Asta got up from her seat at the stream, chasing after the insane man and calling breathlessly for him to stop. He didn't seem to hear her at all.

"Stop, stop, stop!" she yelled, clawing at the air as she tried to propel herself faster. It didn't seem to work – she couldn't seem to catch the stranger, who was gliding through the air quicker than she'd ever seen before, and effortlessly, at that.

The stranger grabbed the friar, who waited with a calmness that made Asta's eyes widen.

"Just as is written," he breathed, looking upon the man with wonder in his face instead of fear. When Asta reached them, the look of wonder was tarnished with blood from the man's fist. The fragility he'd seemed to possess was just a figment of her imaginings – he was stronger and quicker than any man she'd witnessed.

"You won't touch us," said the man with an icy smirk. It wasn't cocky, humorous, mocking. It was empty. He glanced back at Asta and nodded. She frowned.

Us?

"He's a friar!" she cried, exasperated. The man was no short of paranoid if he thought an old pacifist would try and hurt them. "He won't touch us." Cautiously, she approached the stranger, half afraid he'd turn around and attack her too, and relaxed a little to find he allowed her to. She attempted to shift his grip on the friar's collar. It was as unyielding as if it had been crafted from the essence of a mountain.

"He must die," insisted the man, dropping his hold of the collar in preference for the head, which he yanked back. His fingers rooted in the friar's scalp, he lurched his thumbs forward towards the eyes.

"No!" Asta yelled, grabbing the man's wrists to pull him away but he was strong, so strong, and could easily resist her, shrugging her off as if her attempts were nothing. She landed a punch at his mouth, where still he was chewing at his cheek, and then at his stomach and chest, but he didn't react to anything, he didn't seem to feel anything. It was all she could do to try and wrestle his hands away and protect the friar's sight.

She thought a while. There was no doubt that this was not a man – this was what Katja had tried to summon, surely, and this was the product of her incantation: a crazed loon who wanted to kill anything he sighted, except, that was, Asta herself. But how could she reverse the words? He would not be changed by any command and his goal was fixed, so he had to be disposed of... but how?

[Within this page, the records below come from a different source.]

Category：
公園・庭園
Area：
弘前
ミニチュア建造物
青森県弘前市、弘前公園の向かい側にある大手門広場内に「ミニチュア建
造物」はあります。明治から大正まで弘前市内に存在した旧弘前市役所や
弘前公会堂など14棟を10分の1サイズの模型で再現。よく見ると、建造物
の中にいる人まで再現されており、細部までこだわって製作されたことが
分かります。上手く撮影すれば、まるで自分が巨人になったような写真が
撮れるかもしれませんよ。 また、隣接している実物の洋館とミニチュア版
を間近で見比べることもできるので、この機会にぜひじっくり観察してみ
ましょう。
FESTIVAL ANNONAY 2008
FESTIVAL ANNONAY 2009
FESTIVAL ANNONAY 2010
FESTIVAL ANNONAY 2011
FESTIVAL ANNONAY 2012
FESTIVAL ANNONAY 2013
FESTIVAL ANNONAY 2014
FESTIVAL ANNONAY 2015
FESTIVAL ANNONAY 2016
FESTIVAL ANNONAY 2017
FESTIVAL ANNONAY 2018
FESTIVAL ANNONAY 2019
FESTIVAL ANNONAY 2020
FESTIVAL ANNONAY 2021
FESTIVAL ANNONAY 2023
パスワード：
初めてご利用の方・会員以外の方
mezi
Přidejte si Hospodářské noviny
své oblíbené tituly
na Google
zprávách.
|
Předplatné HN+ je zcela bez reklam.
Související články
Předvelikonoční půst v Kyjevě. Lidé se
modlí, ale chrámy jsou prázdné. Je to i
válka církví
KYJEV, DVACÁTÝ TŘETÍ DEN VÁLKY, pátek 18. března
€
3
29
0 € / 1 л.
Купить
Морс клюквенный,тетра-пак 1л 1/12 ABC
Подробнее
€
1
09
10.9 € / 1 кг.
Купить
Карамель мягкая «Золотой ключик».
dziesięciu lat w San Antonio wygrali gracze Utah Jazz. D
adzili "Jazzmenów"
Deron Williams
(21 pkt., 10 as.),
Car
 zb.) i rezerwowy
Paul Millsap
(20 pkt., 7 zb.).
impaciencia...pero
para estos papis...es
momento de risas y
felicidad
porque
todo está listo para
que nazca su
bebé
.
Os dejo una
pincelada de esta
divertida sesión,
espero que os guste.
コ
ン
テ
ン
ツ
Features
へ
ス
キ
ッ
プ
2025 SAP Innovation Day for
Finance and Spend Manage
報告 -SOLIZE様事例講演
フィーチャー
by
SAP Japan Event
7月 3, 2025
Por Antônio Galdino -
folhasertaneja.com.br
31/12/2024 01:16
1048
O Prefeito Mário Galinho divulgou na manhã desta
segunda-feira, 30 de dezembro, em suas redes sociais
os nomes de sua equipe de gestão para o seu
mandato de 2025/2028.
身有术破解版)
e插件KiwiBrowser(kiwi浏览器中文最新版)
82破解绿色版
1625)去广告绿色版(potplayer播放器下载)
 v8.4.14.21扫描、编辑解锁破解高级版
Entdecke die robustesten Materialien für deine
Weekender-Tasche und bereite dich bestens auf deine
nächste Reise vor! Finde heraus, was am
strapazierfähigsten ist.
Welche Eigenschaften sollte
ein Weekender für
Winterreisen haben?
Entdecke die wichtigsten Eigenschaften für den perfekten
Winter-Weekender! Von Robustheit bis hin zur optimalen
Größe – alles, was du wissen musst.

"Where their breathing bodies rose," she said, blindly, as she fought the dead man, "may they fall and breathe no more?"

Of course, it wouldn't be as obvious as that. Witchcraft clearly had limits and that limit was sending the bloodthirsty corpse back where it belonged.

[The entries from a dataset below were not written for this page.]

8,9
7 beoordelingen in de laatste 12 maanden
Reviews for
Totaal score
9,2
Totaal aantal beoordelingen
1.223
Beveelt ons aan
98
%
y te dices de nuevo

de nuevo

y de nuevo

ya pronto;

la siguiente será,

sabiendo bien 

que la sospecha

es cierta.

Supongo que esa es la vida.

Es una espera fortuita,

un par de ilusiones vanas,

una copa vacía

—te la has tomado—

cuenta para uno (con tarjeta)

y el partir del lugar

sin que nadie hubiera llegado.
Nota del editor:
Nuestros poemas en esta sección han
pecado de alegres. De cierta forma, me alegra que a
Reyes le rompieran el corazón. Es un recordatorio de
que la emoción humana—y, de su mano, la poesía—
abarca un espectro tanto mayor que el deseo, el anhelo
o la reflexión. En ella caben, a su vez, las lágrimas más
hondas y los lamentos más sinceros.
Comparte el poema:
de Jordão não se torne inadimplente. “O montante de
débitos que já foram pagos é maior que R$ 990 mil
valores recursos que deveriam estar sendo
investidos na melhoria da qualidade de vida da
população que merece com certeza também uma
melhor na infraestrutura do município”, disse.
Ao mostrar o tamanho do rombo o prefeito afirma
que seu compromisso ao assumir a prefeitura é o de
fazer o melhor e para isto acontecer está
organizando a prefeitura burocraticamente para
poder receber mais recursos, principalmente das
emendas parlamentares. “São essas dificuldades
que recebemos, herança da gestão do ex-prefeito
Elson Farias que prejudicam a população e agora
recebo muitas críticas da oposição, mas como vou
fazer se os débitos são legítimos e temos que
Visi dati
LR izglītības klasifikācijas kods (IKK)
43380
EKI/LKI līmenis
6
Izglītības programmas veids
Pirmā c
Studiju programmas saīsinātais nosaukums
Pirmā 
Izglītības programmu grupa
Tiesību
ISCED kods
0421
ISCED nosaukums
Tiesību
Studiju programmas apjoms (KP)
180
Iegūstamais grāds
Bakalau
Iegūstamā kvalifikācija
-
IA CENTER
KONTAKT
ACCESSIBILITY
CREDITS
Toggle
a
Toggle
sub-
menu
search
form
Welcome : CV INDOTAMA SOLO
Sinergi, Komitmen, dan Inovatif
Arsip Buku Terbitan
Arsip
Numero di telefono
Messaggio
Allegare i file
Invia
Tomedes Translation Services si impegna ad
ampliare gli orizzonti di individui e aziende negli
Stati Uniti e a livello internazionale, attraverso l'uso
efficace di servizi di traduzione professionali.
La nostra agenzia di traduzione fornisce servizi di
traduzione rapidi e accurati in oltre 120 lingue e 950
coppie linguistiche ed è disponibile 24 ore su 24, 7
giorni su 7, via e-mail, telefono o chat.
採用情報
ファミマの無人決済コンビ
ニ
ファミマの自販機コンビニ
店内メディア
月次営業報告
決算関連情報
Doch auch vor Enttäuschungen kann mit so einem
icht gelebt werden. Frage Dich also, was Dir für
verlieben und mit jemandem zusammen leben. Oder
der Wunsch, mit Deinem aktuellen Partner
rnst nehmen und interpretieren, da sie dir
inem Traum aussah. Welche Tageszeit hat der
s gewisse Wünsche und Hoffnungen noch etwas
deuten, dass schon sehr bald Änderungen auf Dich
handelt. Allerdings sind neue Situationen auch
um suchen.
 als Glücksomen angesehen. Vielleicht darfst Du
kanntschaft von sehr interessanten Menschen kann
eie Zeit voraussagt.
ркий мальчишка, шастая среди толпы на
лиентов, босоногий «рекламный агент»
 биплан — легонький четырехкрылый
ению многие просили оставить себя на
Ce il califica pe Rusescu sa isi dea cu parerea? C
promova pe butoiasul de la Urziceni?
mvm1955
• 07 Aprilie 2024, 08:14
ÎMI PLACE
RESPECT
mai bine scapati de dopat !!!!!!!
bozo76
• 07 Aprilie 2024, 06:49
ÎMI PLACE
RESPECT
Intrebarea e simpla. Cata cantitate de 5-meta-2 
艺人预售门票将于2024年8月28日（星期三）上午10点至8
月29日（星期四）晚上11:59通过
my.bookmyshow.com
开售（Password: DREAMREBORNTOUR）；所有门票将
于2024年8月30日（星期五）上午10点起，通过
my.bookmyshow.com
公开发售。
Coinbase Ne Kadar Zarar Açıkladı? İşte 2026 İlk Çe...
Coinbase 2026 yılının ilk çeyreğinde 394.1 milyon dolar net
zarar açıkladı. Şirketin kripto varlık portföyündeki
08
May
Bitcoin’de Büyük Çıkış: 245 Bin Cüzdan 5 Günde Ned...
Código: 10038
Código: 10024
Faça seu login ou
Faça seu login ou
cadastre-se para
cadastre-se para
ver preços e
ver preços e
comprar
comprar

"Alas, there is no reverse," said the friar, though his speaking was inhibited by the angle at which the stranger forced his head into. "He must be killed again the way he was killed before. Anything else will have no effect. It is a curious thing indeed."

"You sound as if you've seen it all before," she said through a pounding heart, restraining the man and searching for a clue as to how he died all at once.

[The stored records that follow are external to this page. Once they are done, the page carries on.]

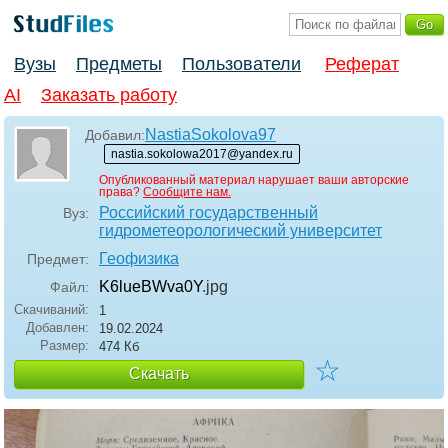
Вузы
Предметы
Пользователи
Реферат
AI
Заказать работу
NastiaSokolova97
Добавил:
nastia.sokolowa2017@yandex.ru
Опубликованный материал нарушает ваши авторские
права?
Сообщите нам.
Российский государственный
Вуз:
гидрометеорологический университет
Геофизика
Предмет:
K6lueBWva0Y
.jpg
Файл:
Скачиваний:
1
Добавлен:
19.02.2024
Размер:
474 Кб
☆
Скачать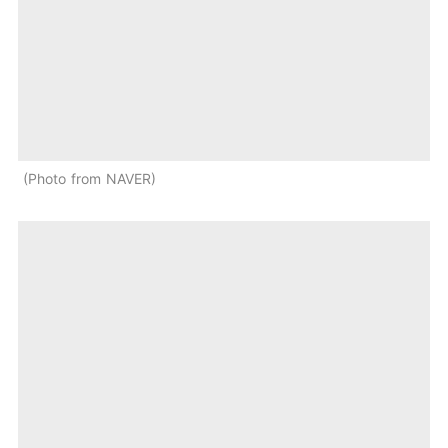
Photo from NAVER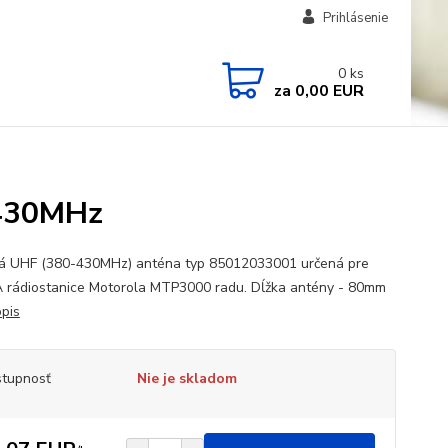
Prihlásenie
0
ks
za
0,00 EUR
-430MHz
á UHF (380-430MHz) anténa typ 85012033001 určená pre
rádiostanice Motorola MTP3000 radu. Dĺžka antény - 80mm
opis
tupnosť
Nie je skladom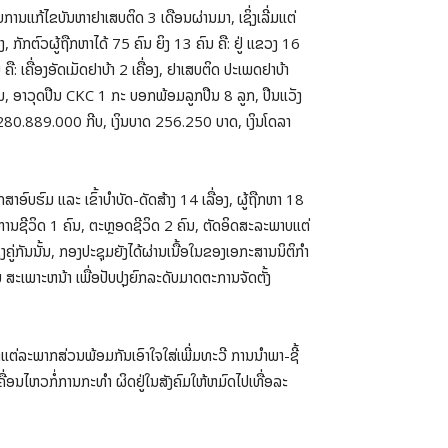
ນແກ້ໄຂບັນຫາຢາເສບຕິດ 3 ເດືອນຜ່ານມາ, ເຊິ່ງເລີ່ມແຕ່
ກັກຕົວຜູ້ຖືກຫາໄດ້ 75 ຄົນ ຍິງ 13 ຄົນ ຄື: ຢູ່ ແຂວງ 16
ື: ເຄື່ອງອັດເມັດຢາບ້າ 2 ເຄື່ອງ, ຢາເສບຕິດ ປະເພດຢາບ້າ
າມ, ອາວຸດປືນ CKC 1 ກະ ບອກພ້ອມລູກປືນ 8 ລູກ, ປືນແວັງ
 280.889.000 ກີບ, ເງິນບາດ 256.250 ບາດ, ເງິນໂດລາ
ສາອົບຮົມ ແລະ ເຂົ້າບໍາບັດ-ດັດສ້າງ 14 ເລື່ອງ, ຜູ້ຖືກຫາ 18
ດປະຫານຊີວິດ 1 ຄົນ, ຕະຫຼອດຊີວິດ 2 ຄົນ, ຕັດອິດສະລະພາບແຕ່
ຄູ່ກັນນັ້ນ, ກອງປະຊຸມຍັງໄດ້ຜ່ານເນື້ອໃນຂອງເອກະສານນິຕິກໍາ
ສະເພາະຫນ້າ ເພື່ອປັບປຸງຍົກລະດັບມາດຕະການຈັດຕັ້ງ
າແຕ່ລະພາກສ່ວນພ້ອມກັນເອົາໃຈໃສ່ເພີ່ມທະວີ ການນໍາພາ-ຊີ້
ເຄື່ອນໄຫວກໍ່ການກະທໍາ ຜິດຢູ່ໃນສັງຄົມໃຫ້ຫມົດໄປເທື່ອລະ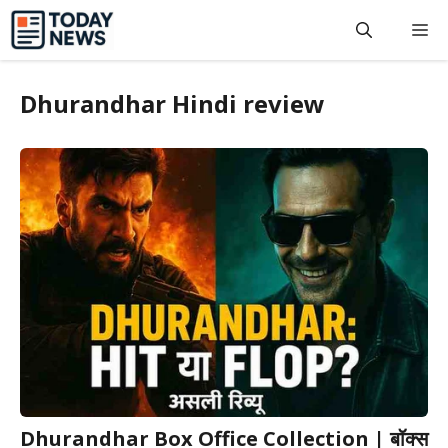
Skip
M
to
content
Dhurandhar Hindi review
Dhurandhar Box Office Collection | बॉक्स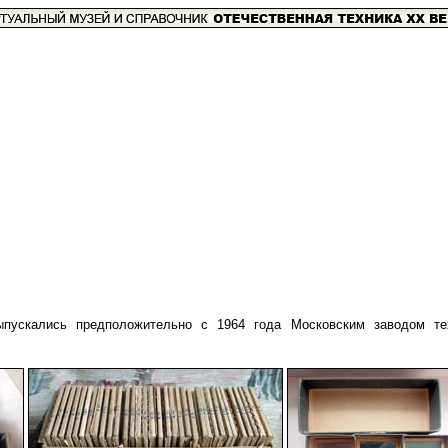
пускались предположительно с 1964 года Московским заводом те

"Seen it?" the friar chuckled. "No, no, dear girl. Read about it, of course, and heard of it, but never seen it."

The corpse was delusion, sure, but the friar was something else entirely. While he was but an inch from death he was laughing and smiling and utterly calm. Why wasn't he fighting back? He was fascinated, yes, but why that wasn't diminished by fear of imminent death Asta couldn't work out. She watched the stranger, how his nervous habit had all but worn away. Just moments ago, sitting by the stream, he'd been gnawing on his cheek so that she had half expected him to spit out blood.

The further from the stream he got, the less nervous he became. That stream was the source of his tension. It made sense to say that that stream, which seemed so peaceful, so serene, was the source of his death.

"You know," said the friar, a glint in the film on his eye, "that stream has dried out over the years. It used to be a river, plentiful with trout. People couldn't fish there, though – the current was so strong it could drag them off their feet."